A los 32 años, nadie interpreta mejor el juego desde el callejón del medio centro, el puesto referencial en el estilo azulgrana, siempre que el equipo esté junto, sea corto, tenga la posesión de la pelota y presione en campo rival, como pasa últimamente con el Barça de Koeman. Tiene un dominio excelente de la relación espacio-tiempo, salta a la presión en el momento oportuno, resuelve en pocos metros y conecta más y mejor que nadie con Messi.

Alcanza con ver el 0-4 que marcó el 10 ante la Real, cuando Busquets asistió a Messi. Ante la Real recuperó el cuero seis veces y su porcentaje de acierto en el pase fue del 93,34%, la media habitual en LaLiga —ante el Elche fue del 100%—. Asegurada la victoria, Koeman le sustituyó en el minuto 67 para regular su esfuerzo, ahora que está en plena forma, después de un inicio siempre complicado, sea el técnico Valverde, Luis Enrique o Koeman.

Un plan de Koeman

A Busquets le ha venido muy bien el despliegue del equipo a partir del 3-5-2, sobre todo porque el técnico ha dispuesto que se agruparan muchos jugadores en el centro del campo por la ofensiva de los laterales y el repliegue defensivo de los delanteros, especialmente de Griezmann. Tan a gusto se ha encontrado Busquets que incluso De Jong, un volante con mucha llegada y también gol, se mantuvo como central en Anoeta.

De Jong ayudó a tirar la línea de pase desde el área de Ter Stegen y forma la columna vertebral del equipo con Busquets en la divisoria y un poco más adelantado Messi. A un toque y en un radio de 10 metros, Busquets equilibra a su equipo y desequilibra al rival, no llega tarde a las coberturas ni tiene que correr de costado a costado, sino que le da velocidad al balón y subraya el carácter solidario y coral del Barcelona.

Jugador invisible cuando el equipo juega bien, Busquets se convierte en el futbolista señalado si pierde el Barça. A veces parece incluso un trofeo de caza, o el tapón que conviene quitar para acabar con una decadencia que los veteranos se niegan a advertir después de partidos como el de la Real.
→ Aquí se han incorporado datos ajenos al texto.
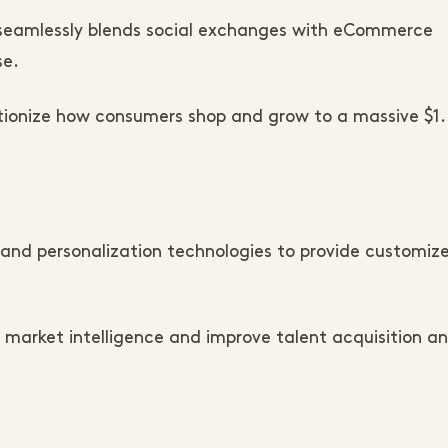
t seamlessly blends social exchanges with eCommerce
se.
utionize how consumers shop and grow to a massive $1
nd personalization technologies to provide customiz
market intelligence and improve talent acquisition a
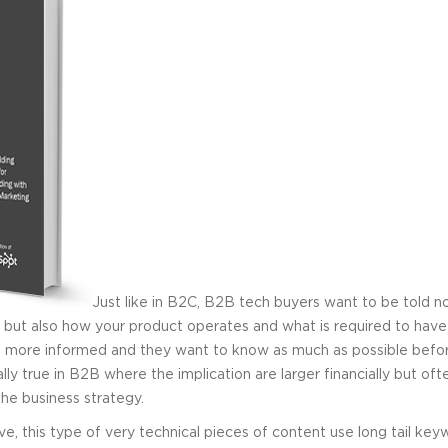
Just like in B2C, B2B tech buyers want to be told n
but also how your product operates and what is required to have i
 more informed and they want to know as much as possible befo
lly true in B2B where the implication are larger financially but oft
he business strategy.
ve, this type of very technical pieces of content use long tail ke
No solo corrieron más que los jóvenes sino que fueron los mejores: Messi, Busquets y Alba.

Aquel volante lento y pasado de forma, caducado y sin picos de juego, reiterativo en las faltas y las tarjetas, pasó a ser el punto de encuentro del fútbol del Barça. Busquets nunca fue rápido y más bien parece flaco, jamás se distinguió por su físico en un momento en que se apuesta por jugadores como Ilax Moriba. Muy pocos tienen, en cambio, su “fortaleza mental e inteligencia futbolística”, señalan en el Camp Nou. La madurez le permite evitar el desgaste y le da tiempo al club a buscar con tiempo un sustituto sin necesidad de apostar por un doble pivote difícil de encajar en el Barça.

La estabilidad del equipo depende también de la salud de Busquets. Juegan últimamente los azulgrana todos a una, de manera tribal, como si hubieran nacido en el mismo barrio, tan callejeros que nadie se puede dar la vuelta, prohibido poner el retrovisor, porque la meta está en la portería rival, y ahora mismo en la Copa y LaLiga. La marcha atrás parece prohibida en el Barça.